Hello Everyone:Has anyone two tone their own hair?I have been wanting to two tone my hair myself, but i'm afraid it might not look nice. My hair color now is medium golden brown and would like to color the bottom part of my hair another color but don't know which color to use. Any recommendations?Thanks in advance!


----------



## xsnowwhite (May 13, 2009)

I had two tone hair once, it was a dark brown on top and black on the bottom. It was really cute because you could notice but it wasn't so dramatic. Also I've had dark brown with a dark dark brown plum tone on the bottom. If your hair is medium golden brown a dark golden brown would be pretty on the bottom. Idk how drastic of a change you're looking for, but that would be cute. Also I did my friends once she had golden blonde on the top and chesnut brown on the bottom.


----------



## Tainaeyez (May 13, 2009)

Quote:

   Originally Posted by *xsnowwhite* 

 
_I had two tone hair once, it was a dark brown on top and black on the bottom. It was really cute because you could notice but it wasn't so dramatic. Also I've had dark brown with a dark dark brown plum tone on the bottom. If your hair is medium golden brown a dark golden brown would be pretty on the bottom. Idk how drastic of a change you're looking for, but that would be cute. Also I did my friends once she had golden blonde on the top and chesnut brown on the bottom._

 

I was told to do a blond but i find that to be to dramatic, i don't mind being a little dramatic but i think the blond color won't compliment my hair color.
Thank you for your recommendations


----------



## Little Addict (May 15, 2009)

maybe a nice auburn?


----------



## swaly (May 29, 2009)

I would just section off the top part of my hair like a little samurai knot and dye the bottom layer (or vice versa). If using semi-perms or anything that bleeds color, I'd exercise caution when shampooing and try and shampoo the two layers separately, and applying a thick layer of conditioner to the section shampooed first to "seal" it and prevent it from bleeding.

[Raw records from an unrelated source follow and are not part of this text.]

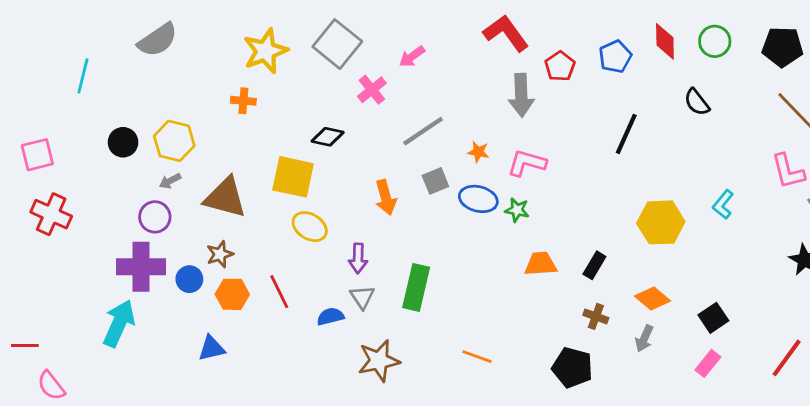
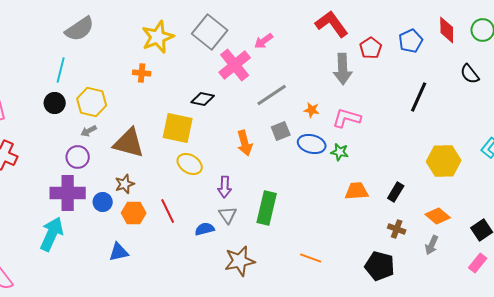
cyan line: (83, 76) -> (61, 70), moved
pink cross: (372, 90) -> (235, 65), size x1.5

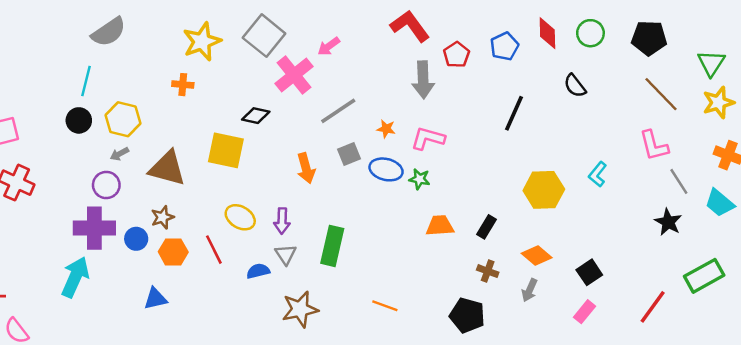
yellow ellipse: (190, 164) -> (240, 217), moved

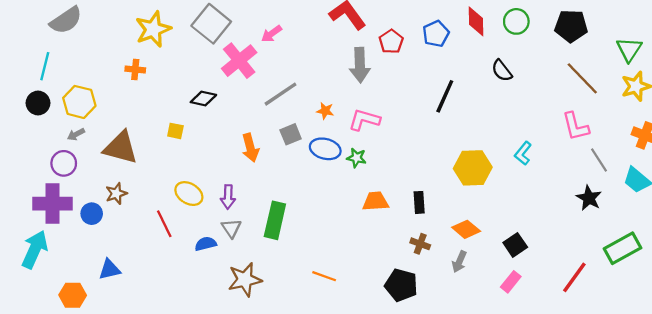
yellow square: (226, 150) -> (175, 131), size x0.5
black rectangle: (486, 227) -> (419, 202), turned -35
orange hexagon: (173, 252) -> (73, 295), moved

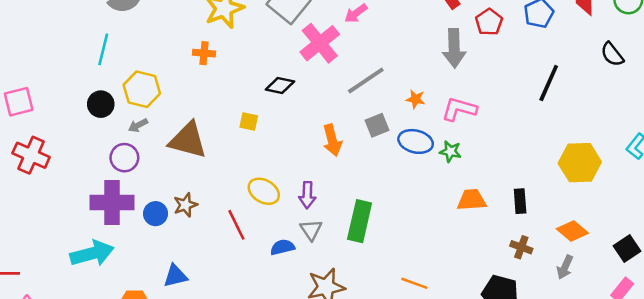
black circle: (38, 103) -> (101, 104), moved
brown star: (116, 194) -> (185, 205), moved
cyan arrow: (35, 249) -> (92, 253), turned 51

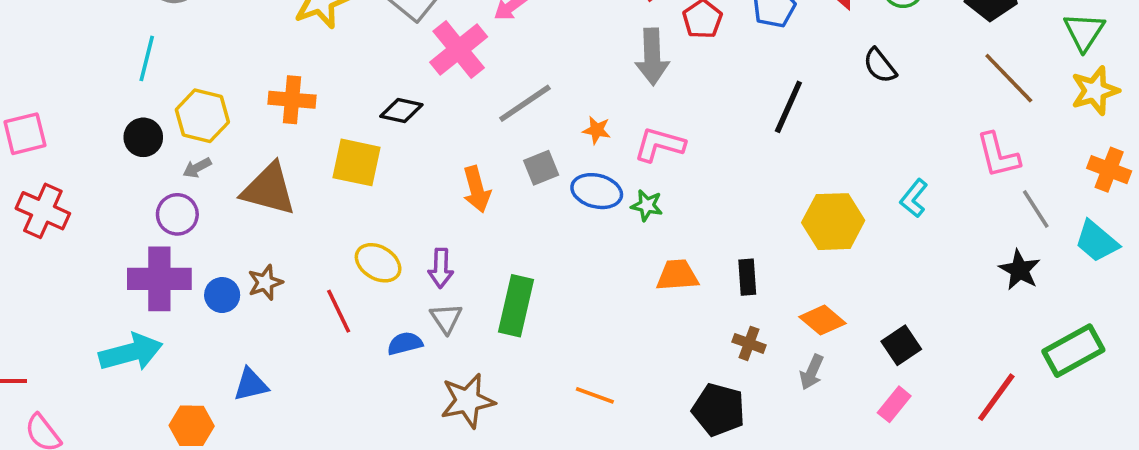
orange cross: (204, 53) -> (292, 100), moved, size x1.4
yellow square: (249, 122) -> (357, 162), size x1.8

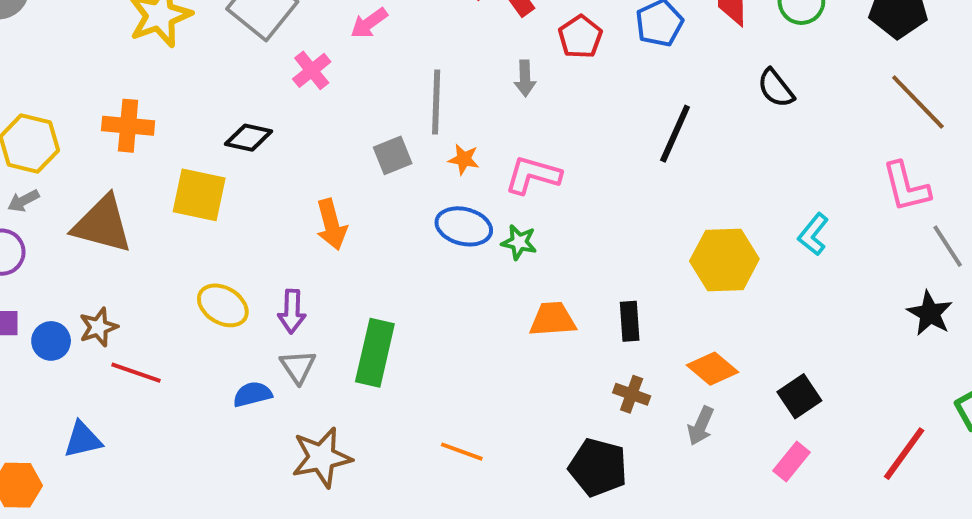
pink cross: (459, 49) -> (312, 70), size x0.6
gray arrow: (652, 57) -> (525, 78), size x0.6
gray line: (525, 103) -> (436, 102), moved, turned -54
gray square: (541, 168) -> (393, 155), moved
red line: (339, 311) -> (136, 373), moved, turned -45

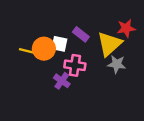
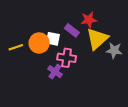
red star: (126, 28) -> (89, 20), moved
yellow line: (27, 51) -> (16, 47), moved, turned -32
gray star: (117, 64) -> (114, 50), moved

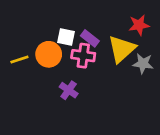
red star: (89, 20) -> (139, 25), moved
white square: (53, 39) -> (66, 37), moved
pink cross: (67, 58) -> (83, 56), moved

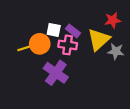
yellow line: (19, 60) -> (25, 48), moved
purple cross: (69, 90) -> (56, 73), size x1.6

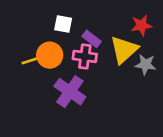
white square: (54, 30) -> (63, 24), moved

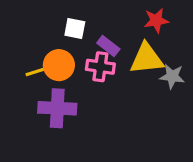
red star: (141, 25) -> (156, 20), moved
yellow triangle: (124, 50) -> (147, 59), turned 36
purple cross: (70, 92) -> (57, 108), moved, turned -32

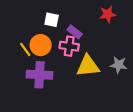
yellow triangle: (147, 59) -> (88, 66), moved
yellow line: (37, 72) -> (25, 49), turned 72
gray star: (172, 76) -> (119, 65), moved

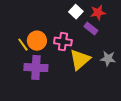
white square: (52, 20) -> (76, 12), moved, turned 32
purple rectangle: (75, 32) -> (91, 29), moved
yellow triangle: (88, 66) -> (80, 60), turned -35

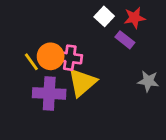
pink cross: (63, 42) -> (70, 58), moved
yellow triangle: (80, 60) -> (82, 82), moved

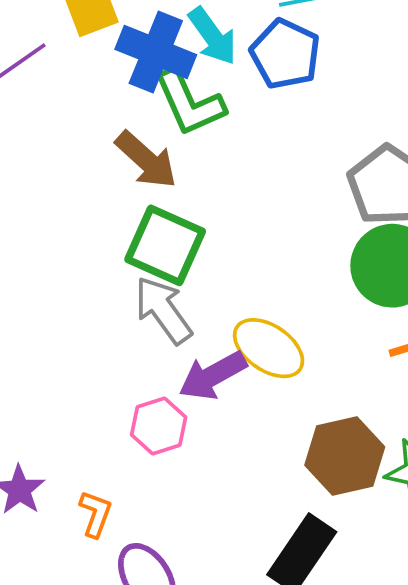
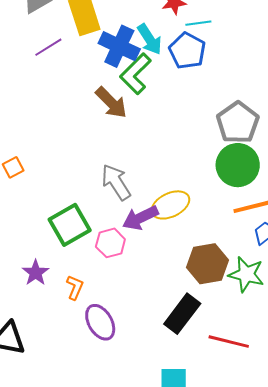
green L-shape: (189, 103) -> (136, 74), turned 66
green square: (165, 245) -> (70, 225), moved, turned 33
yellow ellipse: (269, 348) -> (170, 205), turned -63

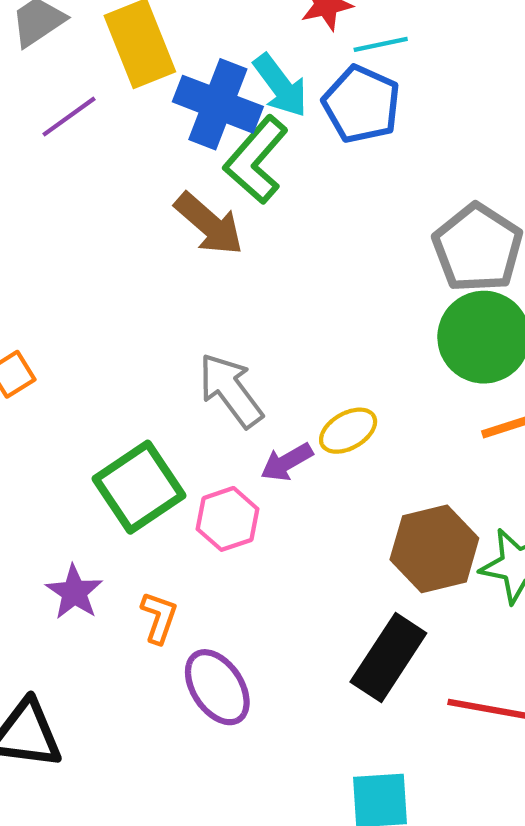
yellow ellipse: (170, 205) -> (348, 431), size x0.7
purple arrow: (140, 218) -> (287, 462), size x0.7

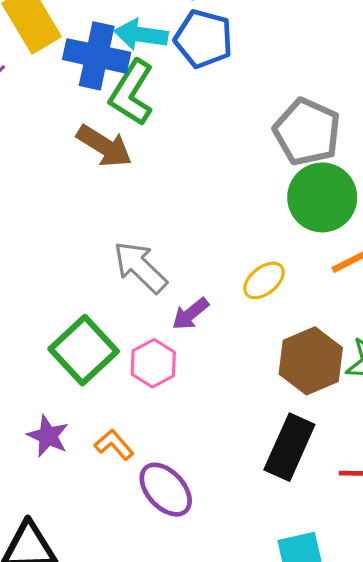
cyan arrow: (280, 86) -> (141, 35), turned 144
yellow ellipse: (348, 431) -> (264, 280), moved
orange L-shape: (159, 617) -> (114, 445), turned -51

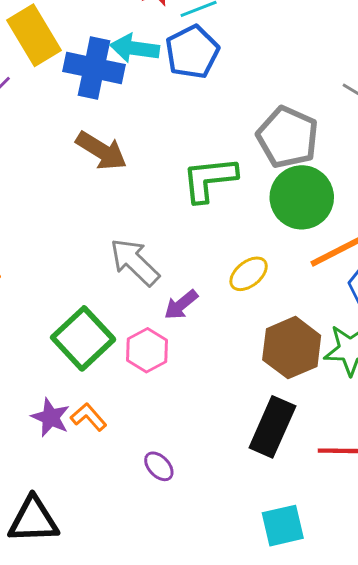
blue pentagon: (203, 39) -> (192, 52), turned 30
green L-shape: (132, 93) -> (209, 179), moved, turned 52
orange L-shape: (114, 445) -> (89, 417), moved
purple ellipse: (166, 490) -> (159, 466), size x0.6

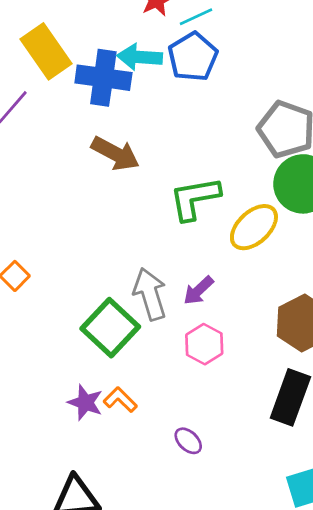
green L-shape: (209, 179) -> (195, 198), moved
gray arrow: (135, 262) -> (150, 294), moved, turned 33
yellow ellipse: (249, 274) -> (254, 227), moved, size x1.4
pink hexagon: (147, 350) -> (204, 344), moved

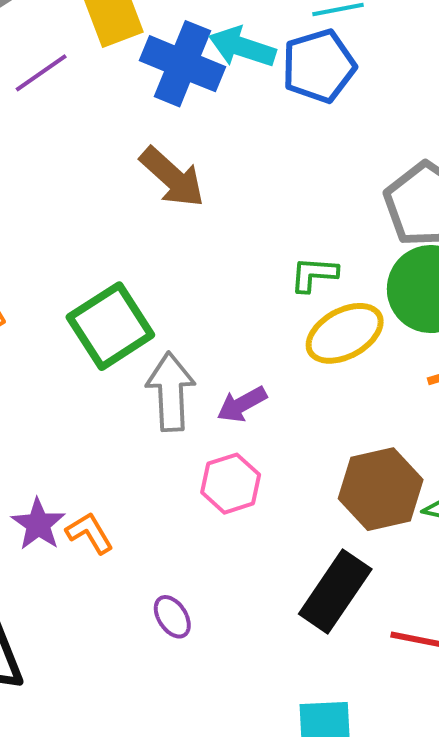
green L-shape: (195, 198) -> (314, 274), moved, size x0.6
green square: (110, 328) -> (110, 326), moved

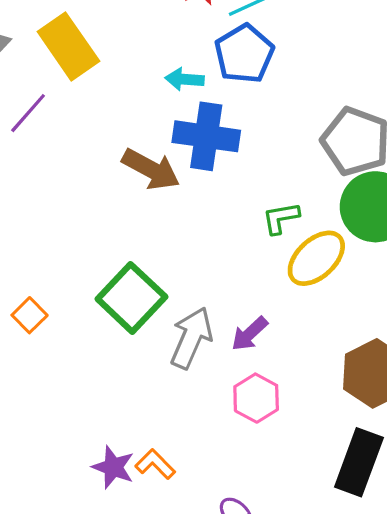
cyan arrow: (242, 47) -> (184, 79), moved, size x0.7
blue cross: (182, 64) -> (206, 136), moved
gray arrow: (171, 392) -> (191, 338), turned 40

EDIT: Whoops, you wanted COLOR recommendations. I personally really like the look of burgundy with blonde, as long as you keep the cut classy.


----------



## clslvr6spd (May 30, 2009)

Make sure you place tin foil or some kind of barrier between the 2 different colors.


----------



## AmiS4ys (May 30, 2009)

i still have two tone hair lol 
i currently have dark brown on top and almost white blonde on the bottom. 

before making the bottom portion of my hair so blonde, i was told to do an espresso color so that it wouldn't be so harsh against my skin. i think if you did that or even solid black, it would go well. 

be sure to rinse off in cold water no matter what color you do. cold water (like when washing clothes) prevents bleeding. also its a good idea to use aluminum foil for each piece. HTH!


----------